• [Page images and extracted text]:
# # # #

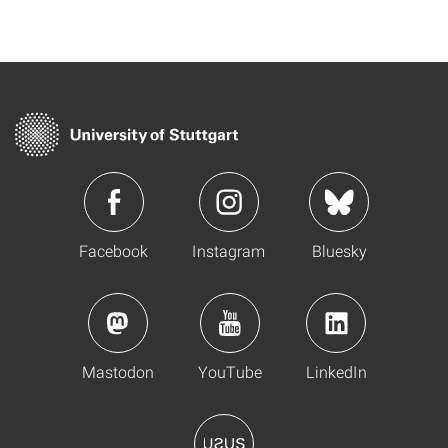
Facebook
Instagram
Bluesky
Mastodon
YouTube
LinkedIn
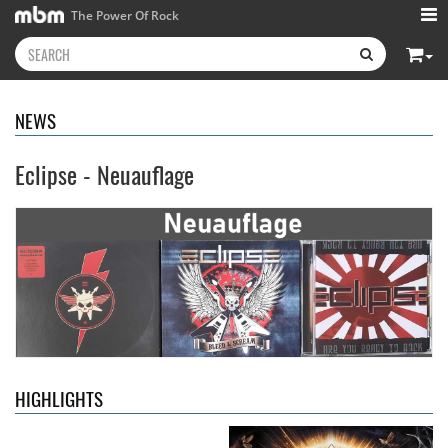
The Power Of Rock
NEWS
Eclipse - Neuauflage
Kissin' Dynamite
- Kissin'
Stryper
- Throne Of Thorns
Dynamite
14.99 €
15.99 €
HIGHLIGHTS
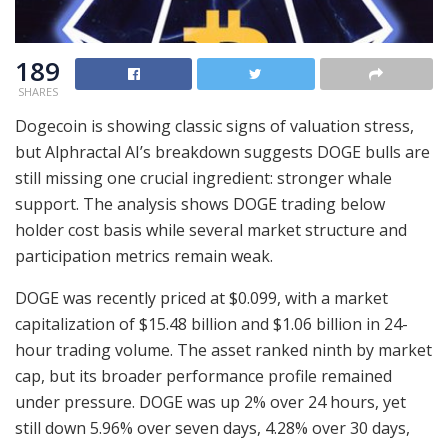
189
SHARES
Dogecoin is showing classic signs of valuation stress,
but Alphractal AI’s breakdown suggests DOGE bulls are
still missing one crucial ingredient: stronger whale
support. The analysis shows DOGE trading below
holder cost basis while several market structure and
participation metrics remain weak.
DOGE was recently priced at $0.099, with a market
capitalization of $15.48 billion and $1.06 billion in 24-
hour trading volume. The asset ranked ninth by market
cap, but its broader performance profile remained
under pressure. DOGE was up 2% over 24 hours, yet
still down 5.96% over seven days, 4.28% over 30 days,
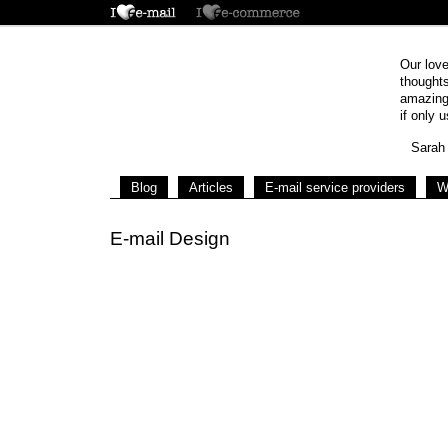
Our love
thoughts
amazing 
if only u
Sarah 
Blog
Articles
E-mail service providers
W
E-mail Design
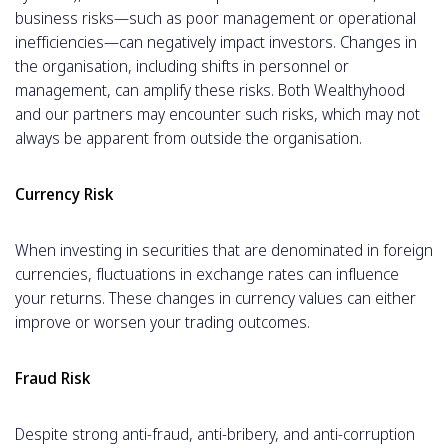
business risks—such as poor management or operational
inefficiencies—can negatively impact investors. Changes in
the organisation, including shifts in personnel or
management, can amplify these risks. Both Wealthyhood
and our partners may encounter such risks, which may not
always be apparent from outside the organisation.
Currency Risk
When investing in securities that are denominated in foreign
currencies, fluctuations in exchange rates can influence
your returns. These changes in currency values can either
improve or worsen your trading outcomes.
Fraud Risk
Despite strong anti-fraud, anti-bribery, and anti-corruption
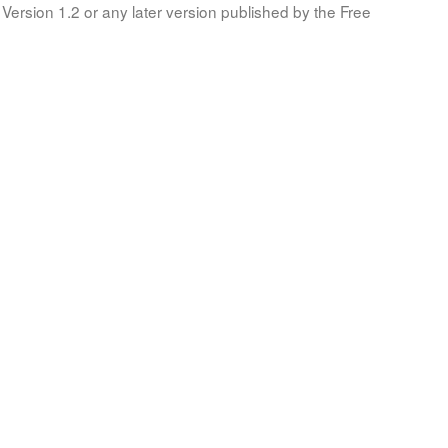
Version 1.2 or any later version published by the Free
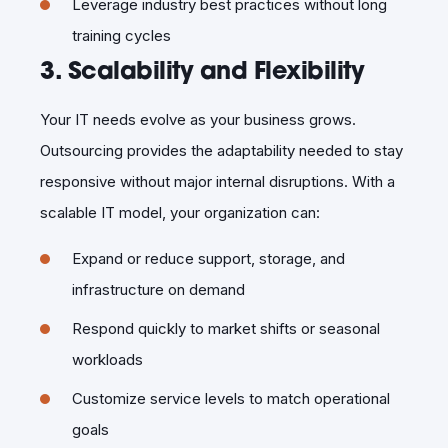
Leverage industry best practices without long
training cycles
3. Scalability and Flexibility
Your IT needs evolve as your business grows.
Outsourcing provides the adaptability needed to stay
responsive without major internal disruptions. With a
scalable IT model, your organization can:
Expand or reduce support, storage, and
infrastructure on demand
Respond quickly to market shifts or seasonal
workloads
Customize service levels to match operational
goals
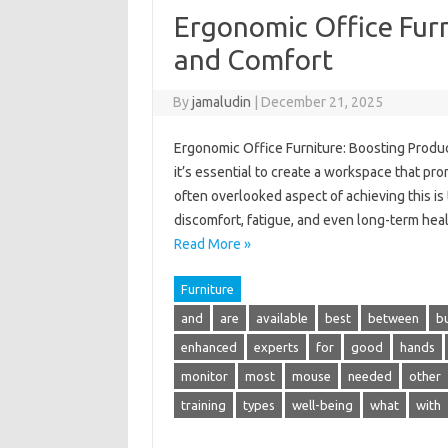
Ergonomic Office Furn
and Comfort
By
jamaludin
|
December 21, 2025
Ergonomic Office Furniture: Boosting Produc
it’s essential to create a workspace that pr
often overlooked aspect of achieving this is 
discomfort, fatigue, and even long-term hea
Read More »
Furniture
and
are
available
best
between
b
enhanced
experts
for
good
hands
monitor
most
mouse
needed
other
training
types
well-being
what
with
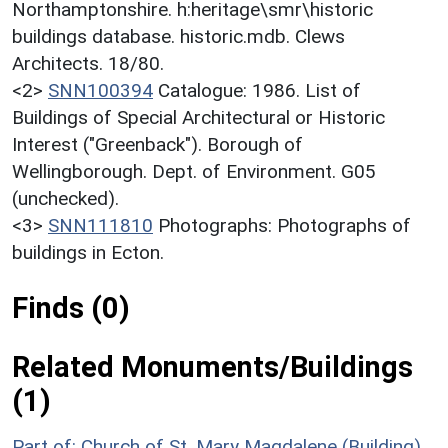
Northamptonshire. h:heritage\smr\historic
buildings database. historic.mdb. Clews
Architects. 18/80.
<2>
SNN100394
Catalogue: 1986. List of
Buildings of Special Architectural or Historic
Interest ("Greenback"). Borough of
Wellingborough. Dept. of Environment. G05
(unchecked).
<3>
SNN111810
Photographs: Photographs of
buildings in Ecton.
Finds (0)
Related Monuments/Buildings
(1)
Part of: Church of St. Mary Magdalene (Building)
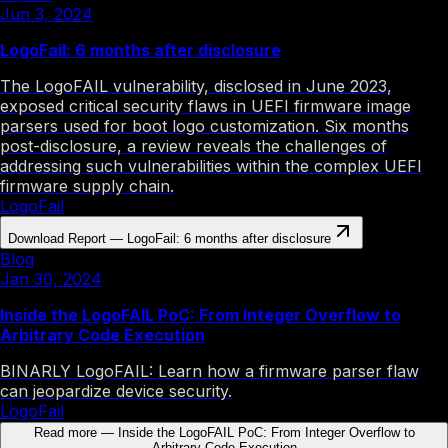
Jun 3, 2024
LogoFail: 6 months after disclosure
The LogoFAIL vulnerability, disclosed in June 2023,
exposed critical security flaws in UEFI firmware image
parsers used for boot logo customization. Six months
post-disclosure, a review reveals the challenges of
addressing such vulnerabilities within the complex UEFI
firmware supply chain.
LogoFail
Download Report
—
LogoFail: 6 months after disclosure
Blog
Jan 30, 2024
Inside the LogoFAIL PoC: From Integer Overflow to
Arbitrary Code Execution
BINARLY LogoFAIL: Learn how a firmware parser flaw
can jeopardize device security.
LogoFail
Read more
—
Inside the LogoFAIL PoC: From Integer Overflow to
Arbitrary Code Execution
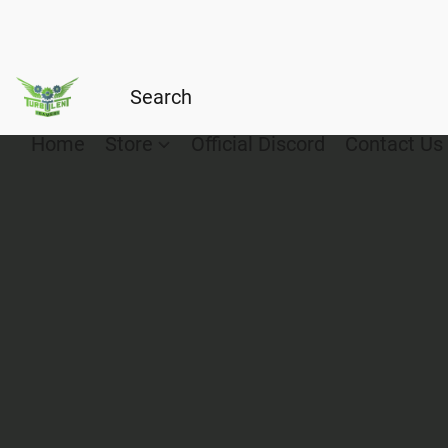
Home
Store
Official Discord
Contact Us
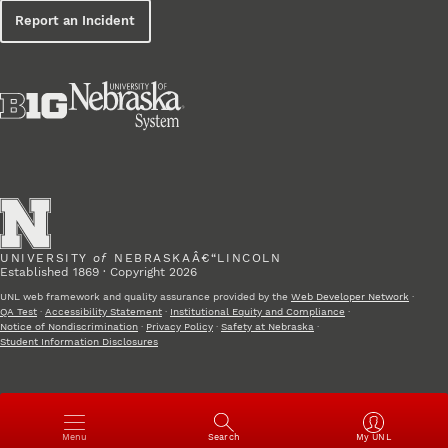
Report an Incident
UNIVERSITY
of
NEBRASKAÂ€“LINCOLN
Established 1869 · Copyright 2026
UNL web framework and quality assurance provided by the
Web Developer Network
·
QA Test
·
Accessibility Statement
·
Institutional Equity and Compliance
·
Notice of Nondiscrimination
·
Privacy Policy
·
Safety at Nebraska
·
Student Information Disclosures
Open
Menu
Search
My UNL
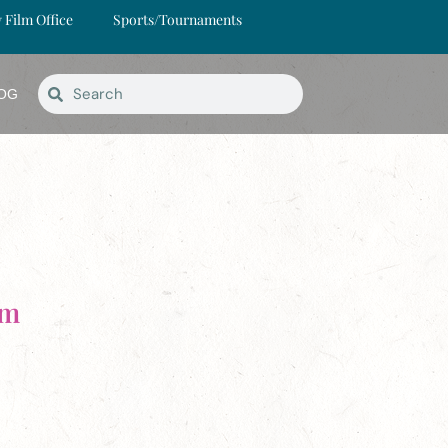
y Film Office
Sports/Tournaments
OG
rm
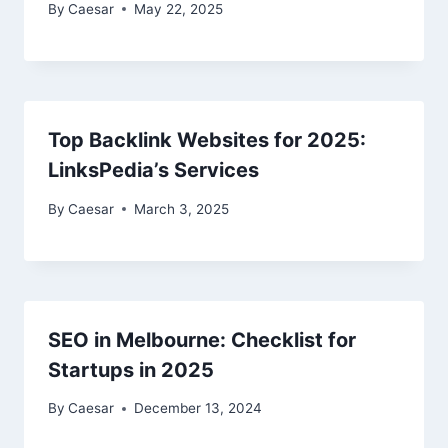
By
Caesar
May 22, 2025
Top Backlink Websites for 2025:
LinksPedia’s Services
By
Caesar
March 3, 2025
SEO in Melbourne: Checklist for
Startups in 2025
By
Caesar
December 13, 2024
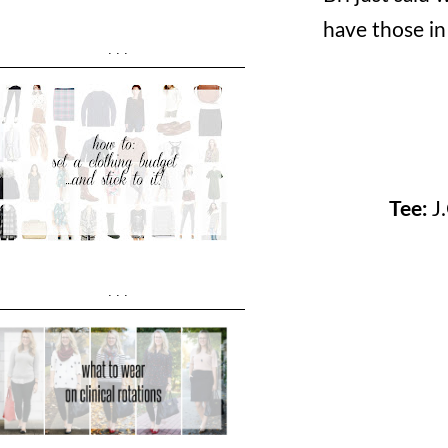
have those in
...
Tee:
J
...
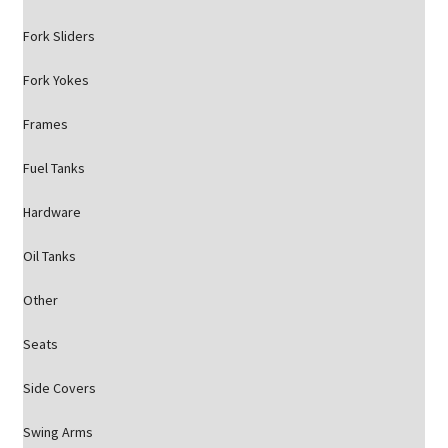
Fork Sliders
Fork Yokes
Frames
Fuel Tanks
Hardware
Oil Tanks
Other
Seats
Side Covers
Swing Arms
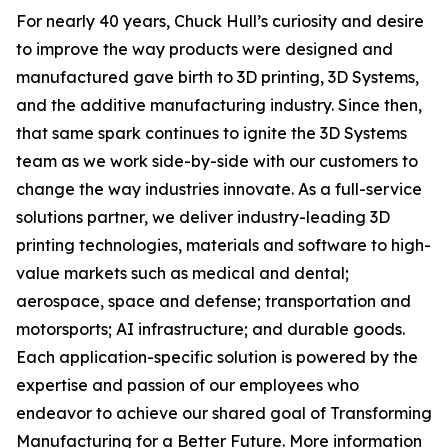
For nearly 40 years, Chuck Hull’s curiosity and desire
to improve the way products were designed and
manufactured gave birth to 3D printing, 3D Systems,
and the additive manufacturing industry. Since then,
that same spark continues to ignite the 3D Systems
team as we work side-by-side with our customers to
change the way industries innovate. As a full-service
solutions partner, we deliver industry-leading 3D
printing technologies, materials and software to high-
value markets such as medical and dental;
aerospace, space and defense; transportation and
motorsports; AI infrastructure; and durable goods.
Each application-specific solution is powered by the
expertise and passion of our employees who
endeavor to achieve our shared goal of Transforming
Manufacturing for a Better Future. More information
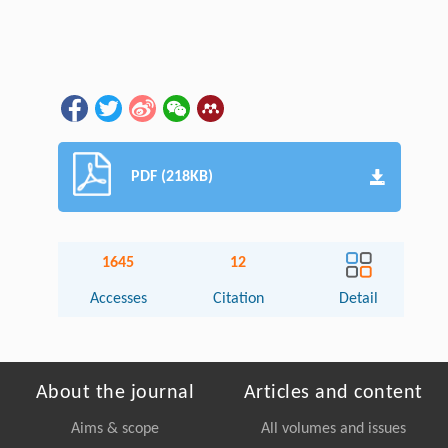
PDF (218KB)
1645
12
Accesses
Citation
Detail
About the journal
Articles and content
Aims & scope
All volumes and issues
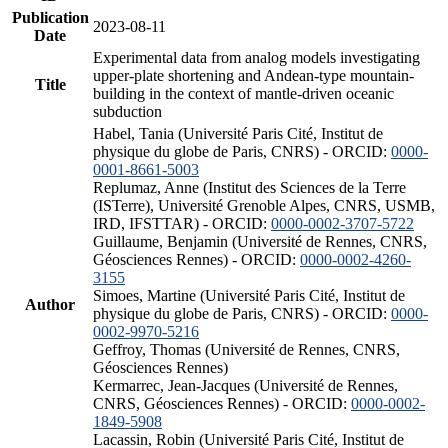
Publication
2023-08-11
Date
Experimental data from analog models investigating
upper-plate shortening and Andean-type mountain-
Title
building in the context of mantle-driven oceanic
subduction
Habel, Tania (Université Paris Cité, Institut de
physique du globe de Paris, CNRS) - ORCID:
0000-
0001-8661-5003
Replumaz, Anne (Institut des Sciences de la Terre
(ISTerre), Université Grenoble Alpes, CNRS, USMB,
IRD, IFSTTAR) - ORCID:
0000-0002-3707-5722
Guillaume, Benjamin (Université de Rennes, CNRS,
Géosciences Rennes) - ORCID:
0000-0002-4260-
3155
Simoes, Martine (Université Paris Cité, Institut de
Author
physique du globe de Paris, CNRS) - ORCID:
0000-
0002-9970-5216
Geffroy, Thomas (Université de Rennes, CNRS,
Géosciences Rennes)
Kermarrec, Jean-Jacques (Université de Rennes,
CNRS, Géosciences Rennes) - ORCID:
0000-0002-
1849-5908
Lacassin, Robin (Université Paris Cité, Institut de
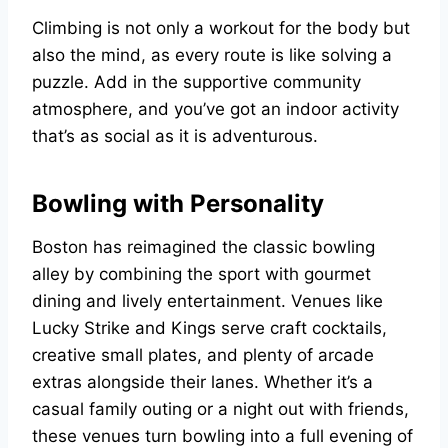
Climbing is not only a workout for the body but
also the mind, as every route is like solving a
puzzle. Add in the supportive community
atmosphere, and you’ve got an indoor activity
that’s as social as it is adventurous.
Bowling with Personality
Boston has reimagined the classic bowling
alley by combining the sport with gourmet
dining and lively entertainment. Venues like
Lucky Strike and Kings serve craft cocktails,
creative small plates, and plenty of arcade
extras alongside their lanes. Whether it’s a
casual family outing or a night out with friends,
these venues turn bowling into a full evening of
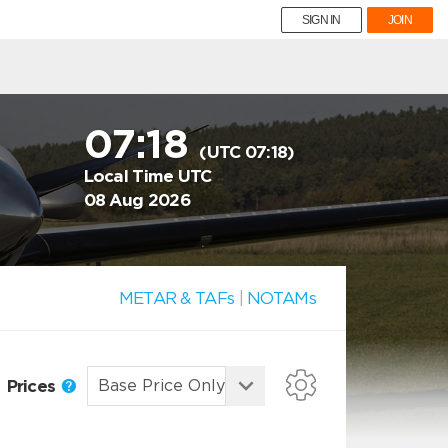
SIGN IN
JOIN
07:18
(UTC 07:18)
Local Time UTC
08 Aug 2026
METAR & TAFs
|
NOTAMs
Prices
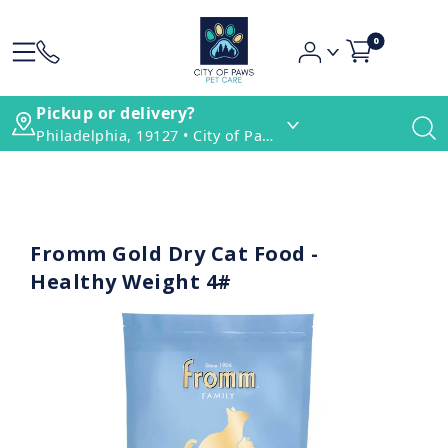
0
Pickup or delivery?
Philadelphia, 19127 • City of Paws Pet Care
Fromm Gold Dry Cat Food -
Healthy Weight 4#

# # # #

Those lines of the records above that run from the one containing "Currency Risk" through the one containing "Your IT needs evolve as your business grows." should be returned exactly, with no pictures among them.

• [Answer section]:
Currency Risk
When investing in securities that are denominated in foreign
currencies, fluctuations in exchange rates can influence
your returns. These changes in currency values can either
improve or worsen your trading outcomes.
Fraud Risk
Despite strong anti-fraud, anti-bribery, and anti-corruption
Version 1.2 or any later version published by the Free
Leverage industry best practices without long
training cycles
3. Scalability and Flexibility
Your IT needs evolve as your business grows.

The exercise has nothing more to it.